Officials propose listing Hawaii goose as threatened
Mar. 31, 2018
HONOLULU (AP) — The Hawaii state bird is ready to be downgraded from endangered to threatened under the Endangered Species Act, federal wildlife officials said.
The U.S. Fish and Wildlife Service announced the proposal Friday, saying the nene, a species of goose found in Hawaii, is recovering after nearing extinction decades ago.
Nearly 60 years ago, the nene population numbered about 30. Its population has since grown to more than 2,800, according to the Center for Biological Diversity.
"Thanks to the Endangered Species Act, the nene is well on its way to recovery," said Loyal Mehrhoff, the center's endangered species recovery director. "This landmark law helped bring our state bird back from the very edge of extinction. It's a real testament to the act's effectiveness."

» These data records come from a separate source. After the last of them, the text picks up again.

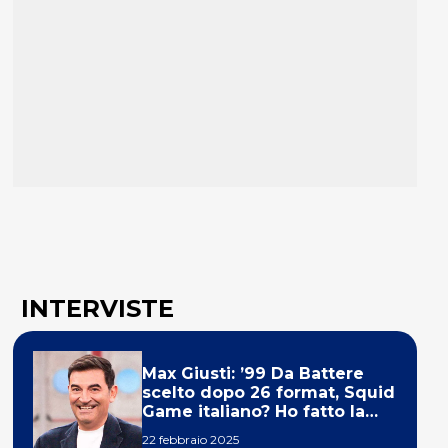
INTERVISTE
Max Giusti: ’99 Da Battere
scelto dopo 26 format, Squid
Game italiano? Ho fatto la
ola!’
22 febbraio 2025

The nene was listed as an endangered species in 1967.
The nene is recovering through a captive breeding program, habitat restoration and active management strategies, officials said.
"It took decades of hard work and remarkable partnerships to bring nene back from the brink of extinction," said Robyn Thorson, the wildlife service's Pacific Region director. "Collaborative conservation efforts like this are the key to success in protecting and recovering Hawaii's native species."
The species still faces threats from predators, habitat destruction and collisions with cars, officials said.
The nene's population is scattered across Hawaii with most located on the Big Island and Kauai.